Sending and receiving

Receive shows your btx1z address as a one-line, copyable string and as a QR code rendered locally — nothing is fetched to draw it.

A send builds a real post-quantum transaction: it selects UTXOs, constructs the P2MR inputs, and signs each input with its own sighash commitment using your ML-DSA key. Send all sweeps the entire balance in one transaction.

• Before anything is broadcast you see a preview — the fee, the change, and the input count — and an explicit confirm step.
• A dust guard blocks uneconomical outputs, and a hard 0.02 BTX maximum-fee clamp stops a fat-finger or a bad fee estimate from ever overpaying.

Transaction history

Every confirmed transaction is listed as RECEIVED or SENT with a signed amount, the date, the counterparty address, and a deep link to the block explorer. Direction and amount are computed locally from each transaction's vin/vout deltas against your address — the wallet works it out, it is not handed to you by a server.

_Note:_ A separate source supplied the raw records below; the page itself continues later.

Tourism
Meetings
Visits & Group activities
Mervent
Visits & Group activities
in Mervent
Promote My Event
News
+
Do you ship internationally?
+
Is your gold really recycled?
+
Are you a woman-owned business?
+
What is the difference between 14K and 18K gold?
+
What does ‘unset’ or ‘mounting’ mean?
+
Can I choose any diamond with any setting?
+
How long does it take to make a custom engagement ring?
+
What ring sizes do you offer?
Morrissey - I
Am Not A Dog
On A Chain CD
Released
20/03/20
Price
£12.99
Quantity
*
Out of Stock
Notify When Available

Back up and move your wallet

Beyond writing down the master key, you can export a wallet to a recovery file:

• A checksummed BTX-WALLET-RECOVERY text file, written through the native OS save dialog, optionally encrypted with a separate file passphrase (AES-256-GCM).
• Restore reads it back through the native open dialog, validates the magic header and SHA-256 checksum, and refuses foreign or corrupted files — so moving a wallet between machines is easy without exposing the raw key.

Recover funds from a node wallet

If you mined or held BTX with the node (btxd) or the easyBTX built-in wallet, you can bring those funds here — with no node and no sync — from either the recovery .txt or the binary wallet.dat. Many people only kept the .dat; both work.

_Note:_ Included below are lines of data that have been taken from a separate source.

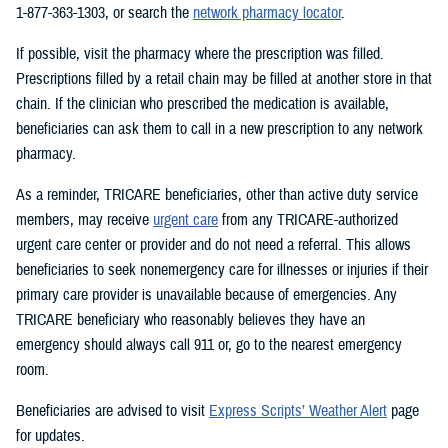
1-877-363-1303, or search the
network pharmacy locator
.
If possible, visit the pharmacy where the prescription was filled.
Prescriptions filled by a retail chain may be filled at another store in that
chain. If the clinician who prescribed the medication is available,
beneficiaries can ask them to call in a new prescription to any network
pharmacy.
As a reminder, TRICARE beneficiaries, other than active duty service
members, may receive
urgent care
from any TRICARE-authorized
urgent care center or provider and do not need a referral. This allows
beneficiaries to seek nonemergency care for illnesses or injuries if their
primary care provider is unavailable because of emergencies. Any
TRICARE beneficiary who reasonably believes they have an
emergency should always call 911 or, go to the nearest emergency
room.
Beneficiaries are advised to visit
Express Scripts’ Weather Alert
page
for updates.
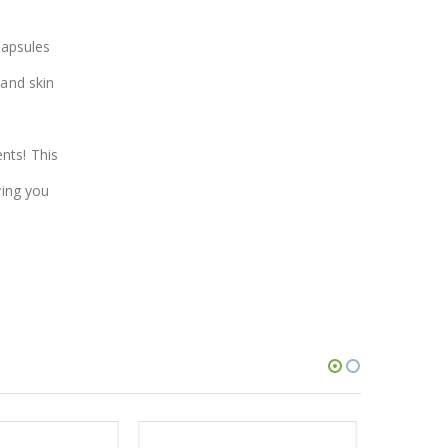
capsules
 and skin
nts! This
ving you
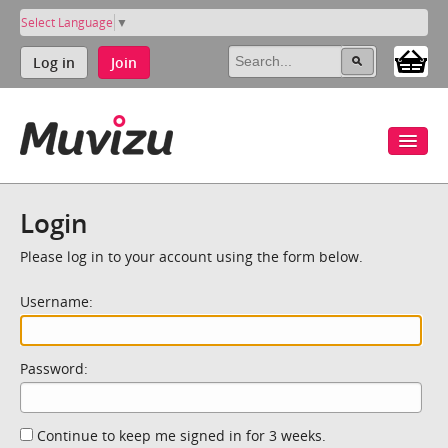
Select Language
▼
Log in
Join
Login
Please log in to your account using the form below.
Username:
Password:
Continue to keep me signed in for 3 weeks.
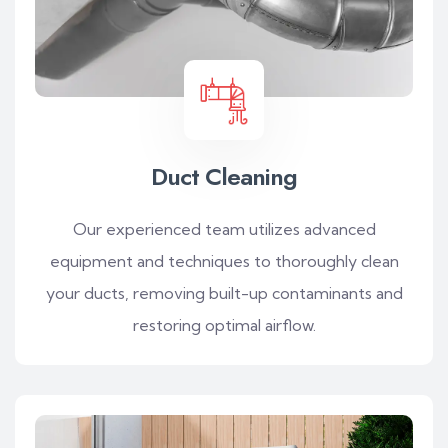
Duct Cleaning
Our experienced team utilizes advanced
equipment and techniques to thoroughly clean
your ducts, removing built-up contaminants and
restoring optimal airflow.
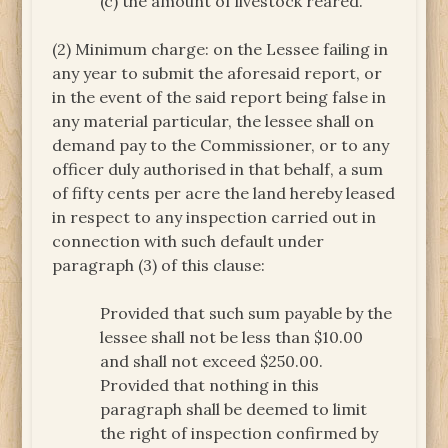
(c) the amount of livestock reared.
(2) Minimum charge: on the Lessee failing in
any year to submit the aforesaid report, or
in the event of the said report being false in
any material particular, the lessee shall on
demand pay to the Commissioner, or to any
officer duly authorised in that behalf, a sum
of fifty cents per acre the land hereby leased
in respect to any inspection carried out in
connection with such default under
paragraph (3) of this clause:
Provided that such sum payable by the
lessee shall not be less than $10.00
and shall not exceed $250.00.
Provided that nothing in this
paragraph shall be deemed to limit
the right of inspection confirmed by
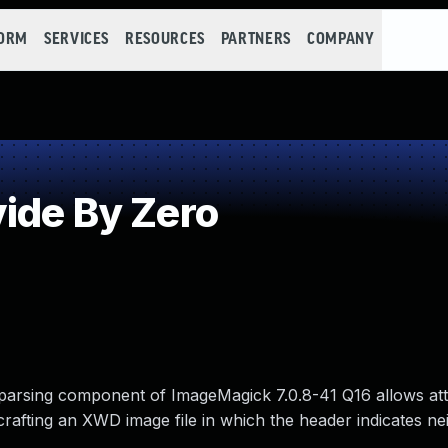
FORM
SERVICES
RESOURCES
PARTNERS
COMPANY
ide By Zero
rsing component of ImageMagick 7.0.8-41 Q16 allows att
crafting an XWD image file in which the header indicates ne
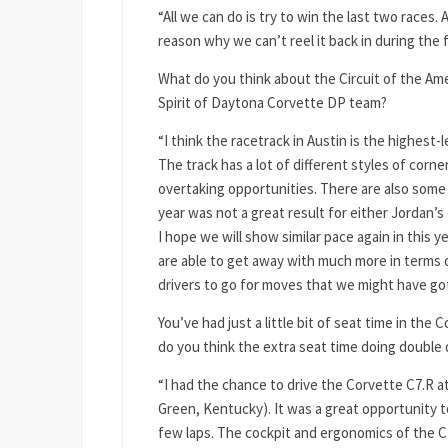
“All we can do is try to win the last two races.
reason why we can’t reel it back in during the fi
What do you think about the Circuit of the Amer
Spirit of Daytona Corvette DP team?
“I think the racetrack in Austin is the highest-l
The track has a lot of different styles of corn
overtaking opportunities. There are also some
year was not a great result for either Jordan’s 
I hope we will show similar pace again in this ye
are able to get away with much more in terms 
drivers to go for moves that we might have gott
You’ve had just a little bit of seat time in the 
do you think the extra seat time doing double d
“I had the chance to drive the Corvette C7.R 
Green, Kentucky). It was a great opportunity t
few laps. The cockpit and ergonomics of the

• It reads the post-quantum descriptor and derives every node address with the same crypto the node uses — verified byte-for-byte against btxd — then scans each address's real balance and shows the total before you move anything.
• Every extracted seed is checked against the descriptor's own fingerprint (SHA256(seed)[:4]), so a parsing slip fails closed rather than trusting a wrong key. Encrypted wallet.dat files are detected and explained, not mis-read.
• On confirmation the funds move into a wallet you already control — the same master key, not a new one — one transaction per address, with a review screen showing the exact amount, fee, and destination first.

Private by design

• The webview that draws the interface never reaches the internet. Every chain request — balance, history, broadcast — is proxied through a single Rust command, so the app has one controlled network surface: the seed stays in the front end, the network stays in the back end.
• The UI is built with safe DOM construction only. No external string is ever injected as HTML, which removes an entire class of injection bugs.
• It runs on Tauri 2 — the operating system's own webview plus a small Rust core — instead of shipping a whole browser, keeping the binary light and the attack surface small.

What's next

• A built-in light-client backend (Neutrino, BIP 157/158) so the wallet can sync against the network with compact block filters instead of relying on an explorer.
• Code signing and notarization on both platforms, which removes the first-run SmartScreen and Gatekeeper warnings.
• Shielded (SMILE) balances alongside the transparent btx1z funds shown today.